Our job just consists of an aggregation (UDAF), so we can simply swap it for one of Spark’s aggregation functions and the DAG should look very similar. Next we check and contrast the results in the Spark UI.

In this case, the Job execution time is similar (in fact slightly longer). There are 2 Stages - one is for the collect which just takes the result of each executor, combines them, then sends back the result. Of the 2 stages. the longer running one is our equivalent. Let’s see its Task timeline.

spark ui Task timeline 2

No, you’re not seeing double. Yes, it looks just like the timeline from our UDAF. Alarm bells should be ringing. The Sherlocks among you may have already deducted the cause of the problem, for the rest of us, let’s take out one more tool from our detective’s handbook. We ask directly, “explain yourself!?”

Step 4: Explain

df.agg(mean("value")).explain

The result:

== Physical Plan ==
*(2) HashAggregate(keys=[], functions=[avg(cast(value#1 as bigint))])
+- Exchange SinglePartition
   +- *(1) HashAggregate(keys=[], functions=[partial_avg(cast(value#1 as bigint))])
      +- LocalTableScan [value#1]

This tells us the plan of the Job that Spark is going to execute. There is one thing that is odd about this. Why is there a LocalTableScan? We found the same issues in our Job with both our UDAF and with Spark’s aggregation mean. We know there is nothing wrong with Spark’s mean. Quoting Sir Arthur Conan Doyle:

When you have eliminated the impossible, whatever remains, however improbable, must be the truth.

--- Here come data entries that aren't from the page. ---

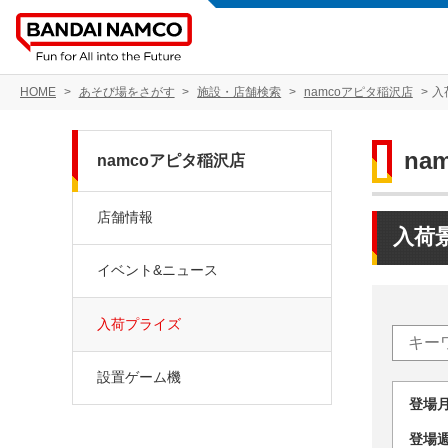
HOME
あそび場をさがす
施設・店舗検索
namcoアピタ稲沢店
入
na
namcoアピタ稲沢店
店舗情報
入荷
イベント&ニュース
入荷プライズ
設置ゲーム機
登場
登場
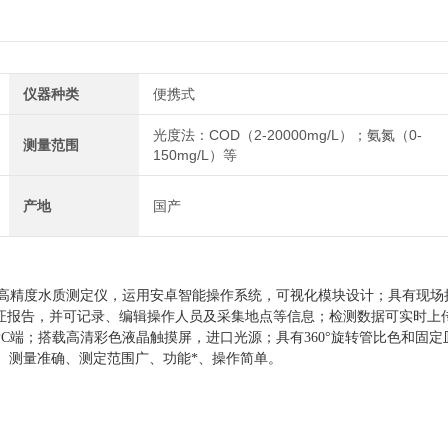
仪器种类
便携式
光度法：COD（2-20000mg/L）；氨氮（0-
测量范围
150mg/L）等
产地
国产
高精度水质测定仪，运用安卓智能操作系统，可视化模块设计；
具有现场
场取证报告，并可记录、编辑操作人员及采集地点等信息
；
检测数据可实时上
PC端；搭载高清彩色液晶触摸屏，进口光源
；
具有360°旋转管比色和
固定
、测量准确、测定范围广、功能*、操作简单。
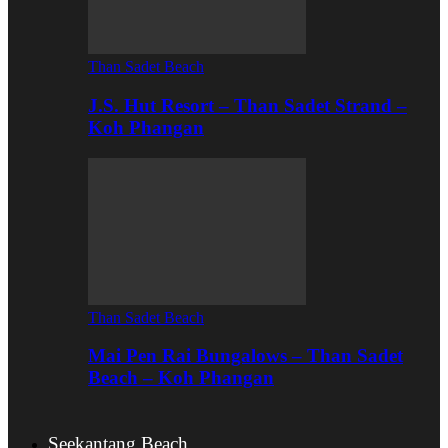
Than Sadet Beach
J.S. Hut Resort – Than Sadet Strand –
Koh Phangan
Than Sadet Beach
Mai Pen Rai Bungalows – Than Sadet
Beach – Koh Phangan
Seekantang Beach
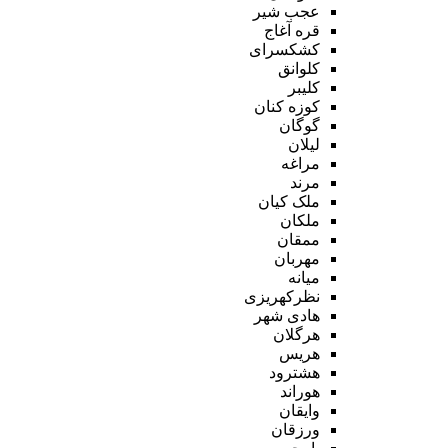
عجب شیر
قره آغاج
کشکسرای
کلوانق
کلیبر
کوزه کنان
گوگان
لیلان
مراغه
مرند
ملک کیان
ملکان
ممقان
مهربان
میانه
نظرکهریزی
هادی شهر
هرگلان
هریس
هشترود
هوراند
وایقان
ورزقان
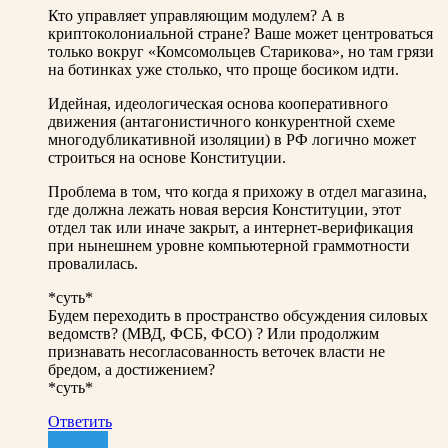
Кто управляет управляющим модулем? А в
криптоколониальной стране? Ваше может центроваться
только вокруг «Комсомольцев Старикова», но там грязи
на ботинках уже столько, что проще босиком идти.
Идейная, идеологическая основа кооперативного
движения (антагонистичного конкурентной схеме
многодубликативной изоляции) в РФ логично может
строиться на основе Конституции.
Проблема в том, что когда я прихожу в отдел магазина,
где должна лежать новая версия Конституции, этот
отдел так или иначе закрыт, а интернет-верификация
при нынешнем уровне компьютерной граммотности
провалилась.
*суть*
Будем переходить в пространство обсуждения силовых
ведомств? (МВД, ФСБ, ФСО) ? Или продолжим
признавать несогласованность веточек власти не
бредом, а достижением?
*суть*
Ответить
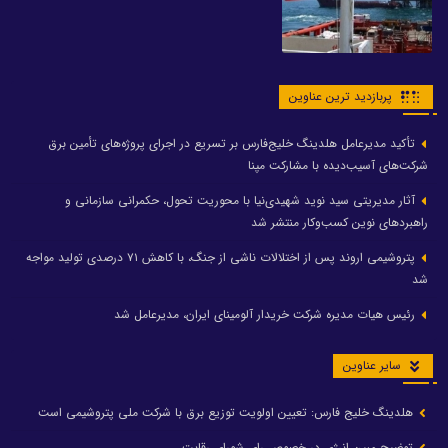
پربازدید ترین عناوین
تأکید مدیرعامل هلدینگ خلیج‌فارس بر تسریع در اجرای پروژه‌های تأمین برق
شرکت‌های آسیب‌دیده با مشارکت مپنا
آثار مدیریتی سید نوید شهیدی‌نیا با محوریت تحول، حکمرانی سازمانی و
راهبردهای نوین کسب‌وکار منتشر شد
پتروشیمی اروند پس از اختلالات ناشی از جنگ، با کاهش ۷۱ درصدی تولید مواجه
شد
رئیس هیات مدیره شرکت خریدار آلومینای ایران، مدیرعامل شد
سایر عناوین
هلدینگ خلیج فارس: تعیین اولویت توزیع برق با شرکت ملی پتروشیمی است
توضیح مبین انرژی در خصوص رای شورای رقابت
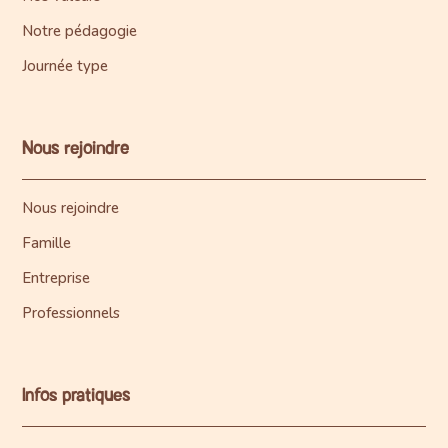
Notre pédagogie
Journée type
Nous rejoindre
Nous rejoindre
Famille
Entreprise
Professionnels
Infos pratiques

Suppose there’s nothing wrong with our UDAF, then the problem must lie with the remaining code. Let’s see what explain gives us on our DataFrame with df.explain.

== Physical Plan ==
LocalTableScan [value#1]

Sure enough, creating our DataFrame is the part of the Plan that corresponds to the LocalTableScan above. Is there something wrong with the way we are generating our data? At this point, I’ll cut to the chase. Yes - we should be doing it like this:

And if we look at what explain tells us about this version of the DataFrame:

== Physical Plan ==
*(1) SerializeFromObject [input[0, int, false] AS value#2]
+- Scan ExternalRDDScan[obj#1]

We see that there are 2 steps. First there is some serialization going on, secondly there is a scan of an External RDD. Let’s take a quick look at the difference in performance.

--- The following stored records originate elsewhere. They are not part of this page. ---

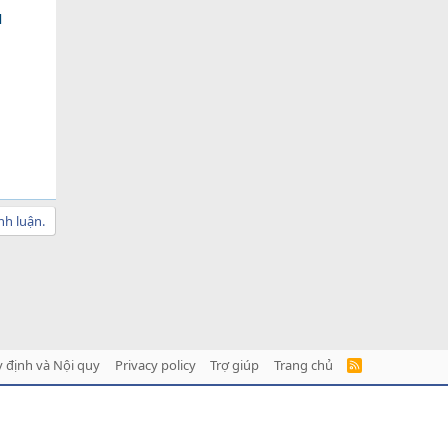
N
nh luận.
 định và Nội quy
Privacy policy
Trợ giúp
Trang chủ
R
S
S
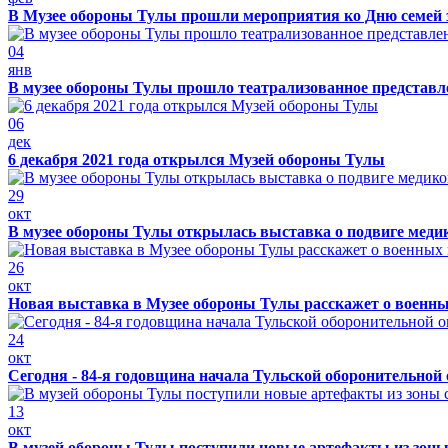
В Музее обороны Тулы прошли мероприятия ко Дню семей 
04
янв
В музее обороны Тулы прошло театрализованное представ
06
дек
6 декабря 2021 года открылся Музей обороны Тулы
29
окт
В музее обороны Тулы открылась выставка о подвиге меди
26
окт
Новая выставка в Музее обороны Тулы расскажет о военн
24
окт
Сегодня - 84-я годовщина начала Тульской оборонительной
13
окт
В музей обороны Тулы поступили новые артефакты из зоны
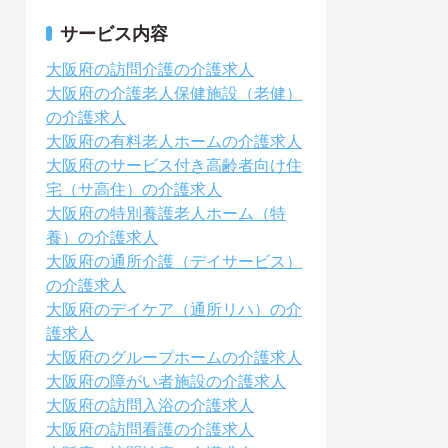
サービス内容
大阪府の訪問介護の介護求人
大阪府の介護老人保健施設（老健）
の介護求人
大阪府の有料老人ホームの介護求人
大阪府のサービス付き高齢者向け住
宅（サ高住）の介護求人
大阪府の特別養護老人ホーム（特
養）の介護求人
大阪府の通所介護（デイサービス）
の介護求人
大阪府のデイケア（通所リハ）の介
護求人
大阪府のグループホームの介護求人
大阪府の障がい者施設の介護求人
大阪府の訪問入浴の介護求人
大阪府の訪問看護の介護求人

average time for simple vs parallel df

That’s a whopping 30x faster. (The average was computed from 10 iterations)

I know where you live

The reason our first DataFrame destroyed our performance is because of where it lives. It is often said how important it is to “know your data”, and I add to this: “know where your data is”. The poor performance was all because our data did not live where our executors could easily access it. Remember the large chunk of red Task Deserialization time - that was our entire DataFrame being serialized and sent to each Executor to process. In contrast, look at the timeline for our improved version:

spark ui task timeline with parallelize

Not only is the red deserialization a much healthier proportion of the whole task, it’s also a tiny fraction of time in comparison to before (8ms vs 240ms).

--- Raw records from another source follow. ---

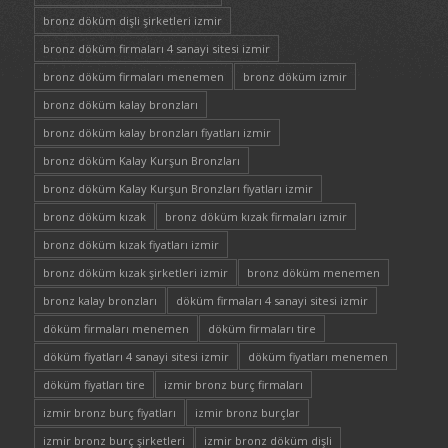
bronz döküm dişli şirketleri izmir
bronz döküm firmaları 4 sanayi sitesi izmir
bronz döküm firmaları menemen
bronz döküm izmir
bronz döküm kalay bronzları
bronz döküm kalay bronzları fiyatları izmir
bronz döküm Kalay Kurşun Bronzları
bronz döküm Kalay Kurşun Bronzları fiyatları izmir
bronz döküm kızak
bronz döküm kızak firmaları izmir
bronz döküm kızak fiyatları izmir
bronz döküm kızak şirketleri izmir
bronz döküm menemen
bronz kalay bronzları
döküm firmaları 4 sanayi sitesi izmir
döküm firmaları menemen
döküm firmaları tire
döküm fiyatları 4 sanayi sitesi izmir
döküm fiyatları menemen
döküm fiyatları tire
izmir bronz burç firmaları
izmir bronz burç fiyatları
izmir bronz burçlar
izmir bronz burç şirketleri
izmir bronz döküm dişli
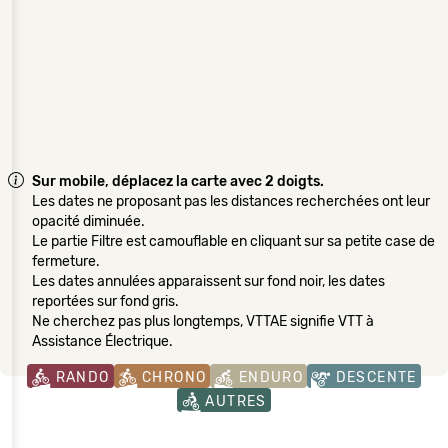
Sur mobile, déplacez la carte avec 2 doigts.
Les dates ne proposant pas les distances recherchées ont leur
opacité diminuée.
Le partie Filtre est camouflable en cliquant sur sa petite case de
fermeture.
Les dates annulées apparaissent sur fond noir, les dates
reportées sur fond gris.
Ne cherchez pas plus longtemps, VTTAE signifie VTT à
Assistance Électrique.
RANDO
CHRONO
ENDURO
DESCENTE
AUTRES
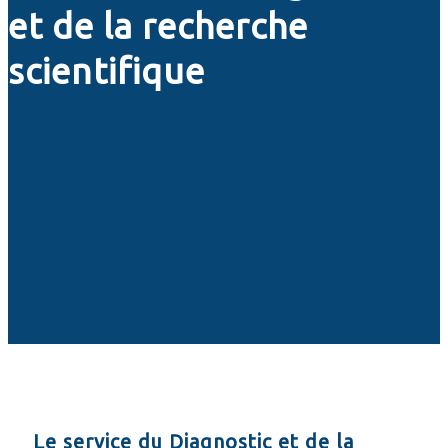
et de la recherche
scientifique
Le service du Diagnostic et de la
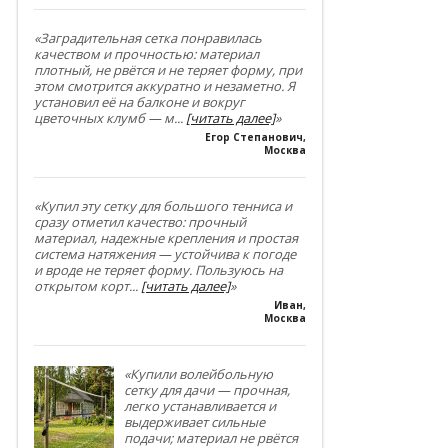
«Заградительная сетка понравилась
качеством и прочностью: материал
плотный, не рвётся и не теряет форму, при
этом смотрится аккуратно и незаметно. Я
установил её на балконе и вокруг
цветочных клумб — м
...
[читать далее]
»
Егор Степанович
,
Москва
«Купил эту сетку для большого тенниса и
сразу отметил качество: прочный
материал, надежные крепления и простая
система натяжения — устойчива к погоде
и вроде не теряет форму. Пользуюсь на
открытом корт
...
[читать далее]
»
Иван
,
Москва
«Купили волейбольную
сетку для дачи — прочная,
легко устанавливается и
выдерживает сильные
подачи; материал не рвётся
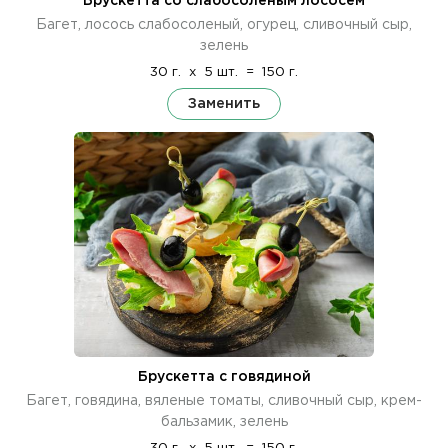
Брускетта со слабосоленым лососем
Багет, лосось слабосоленый, огурец, сливочный сыр,
зелень
30 г.
x
5 шт.
=
150 г.
Заменить
Брускетта с говядиной
Багет, говядина, вяленые томаты, сливочный сыр, крем-
бальзамик, зелень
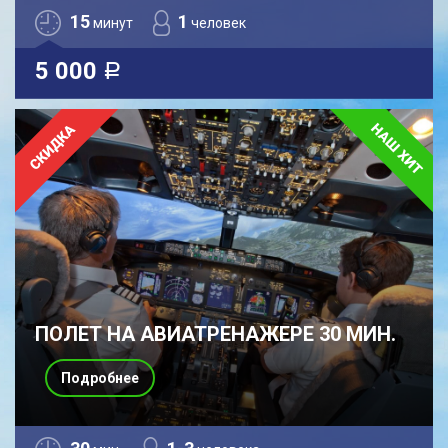
15
1
минут
человек
5 000
a
ПОЛЕТ НА АВИАТРЕНАЖЕРЕ 30 МИН.
Подробнее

The way we created the DataFrame meant that it was living in-memory on the driver and not distributed across the cluster.

Conclusion

Although Spark is arguably the most expressive, flexible and powerful parallel processing engine around - it will only do exactly what you tell it to do. When your code doesn’t work as expected, it can be much harder to find the root cause than with a typical application bug.

I hope the tips highlighted here can serve others in easing that process. Of course, every issue is unique and may merit a bespoke approach at diagnosis. While a deep understanding of how clustered computing works in general is a must have, knowing your way around the Spark UI can quickly lead you in the right direction.